(Stored data entries)
Content starts

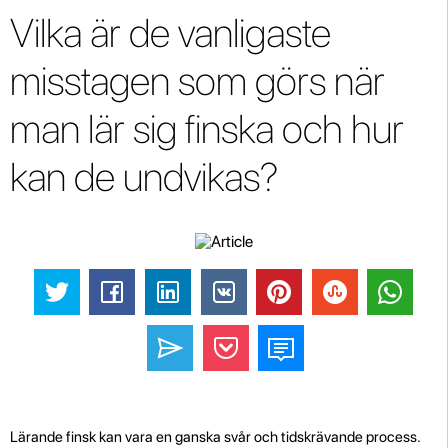
Vilka är de vanligaste
misstagen som görs när
man lär sig finska och hur
kan de undvikas?
Lärande finsk kan vara en ganska svår och tidskrävande process.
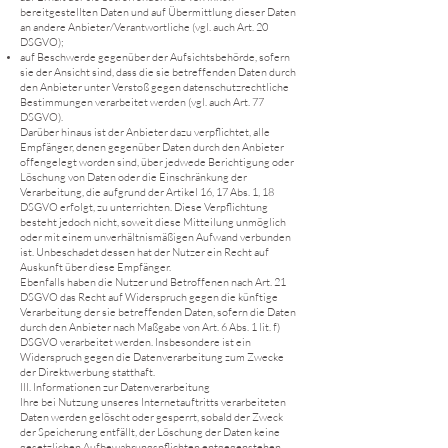
bereitgestellten Daten und auf Übermittlung dieser Daten
an andere Anbieter/Verantwortliche (vgl. auch Art. 20
DSGVO);
auf Beschwerde gegenüber der Aufsichtsbehörde, sofern
sie der Ansicht sind, dass die sie betreffenden Daten durch
den Anbieter unter Verstoß gegen datenschutzrechtliche
Bestimmungen verarbeitet werden (vgl. auch Art. 77
DSGVO).
Darüber hinaus ist der Anbieter dazu verpflichtet, alle
Empfänger, denen gegenüber Daten durch den Anbieter
offengelegt worden sind, über jedwede Berichtigung oder
Löschung von Daten oder die Einschränkung der
Verarbeitung, die aufgrund der Artikel 16, 17 Abs. 1, 18
DSGVO erfolgt, zu unterrichten. Diese Verpflichtung
besteht jedoch nicht, soweit diese Mitteilung unmöglich
oder mit einem unverhältnismäßigen Aufwand verbunden
ist. Unbeschadet dessen hat der Nutzer ein Recht auf
Auskunft über diese Empfänger.
Ebenfalls haben die Nutzer und Betroffenen nach Art. 21
DSGVO das Recht auf Widerspruch gegen die künftige
Verarbeitung der sie betreffenden Daten, sofern die Daten
durch den Anbieter nach Maßgabe von Art. 6 Abs. 1 lit. f)
DSGVO verarbeitet werden. Insbesondere ist ein
Widerspruch gegen die Datenverarbeitung zum Zwecke
der Direktwerbung statthaft.
III. Informationen zur Datenverarbeitung
Ihre bei Nutzung unseres Internetauftritts verarbeiteten
Daten werden gelöscht oder gesperrt, sobald der Zweck
der Speicherung entfällt, der Löschung der Daten keine
gesetzlichen Aufbewahrungspflichten entgegenstehen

Content ends

#### Task instructions:
Search the data for the string "Nutzer" and copy every line where it appears.

#### Problem solution:
ist. Unbeschadet dessen hat der Nutzer ein Recht auf
Ebenfalls haben die Nutzer und Betroffenen nach Art. 21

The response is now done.